In light of the importance of humanitarian access in armed conflict, concrete steps need to be taken by individual state parties to conflict, as well as the international community as a whole, in order to improve the standards for humanitarian access and hold states that arbitrarily refuse aid accountable for their actions. While the Security Council’s ability to authorize intervention can and has been used to forcibly improve access for humanitarian agencies, e.g. in Syria, the Council remains subject to political stalemate that prevents it from being used as a consistent or effectual tool of accountability. Likewise, unilateral or multilateral military interventions, which can be a practical method of opening borders, are sporadic, politically risky, and do not provide the level of legality, consistency, or protection that is necessary for effective humanitarian action.
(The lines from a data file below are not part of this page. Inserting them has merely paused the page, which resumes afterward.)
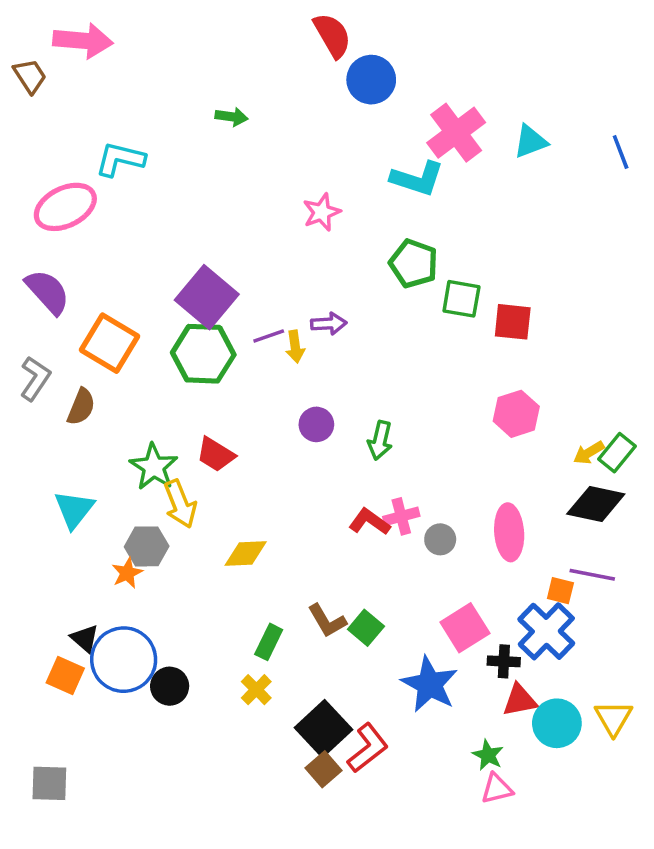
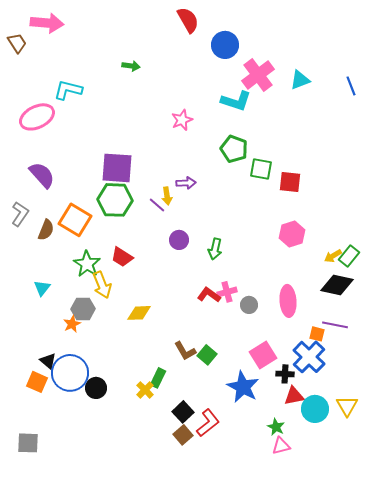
blue circle: (371, 80) -> (225, 45), moved
purple semicircle: (48, 292) -> (42, 175), moved
purple square: (207, 297) -> (117, 168), turned -36
purple line: (269, 336) -> (157, 205), moved, turned 60
orange square: (109, 343) -> (75, 220), moved
cyan triangle: (74, 509) -> (42, 288), size x0.7
green rectangle: (269, 642) -> (158, 378), moved
black square: (323, 729) -> (183, 412), size x0.7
Whether with regard to the conflicts in Yemen, Syria, or elsewhere, these slow political and legal processes are failing to keep pace with humanitarian agencies’ need for immediate and reliable access.

As such, there is a need for international bodies and states to overcome political differences and implement a stronger and more consistent framework for guaranteeing humanitarian access, as well as legal accountability for states that arbitrarily or capriciously deny needed access through the explicit or implicit withholding of consent. The upcoming reports by OCHA will hopefully provide a framework for addressing the gaps in international law in the area of humanitarian access, yet both states and international organizations need to assume responsibility for increasing assistance and protection for civilians in armed conflict by creating and enforcing an obligation to provide access to humanitarian agencies. Without a shift in the law, crises exacerbated by a lack of access, as seen in Yemen, will continue to occur.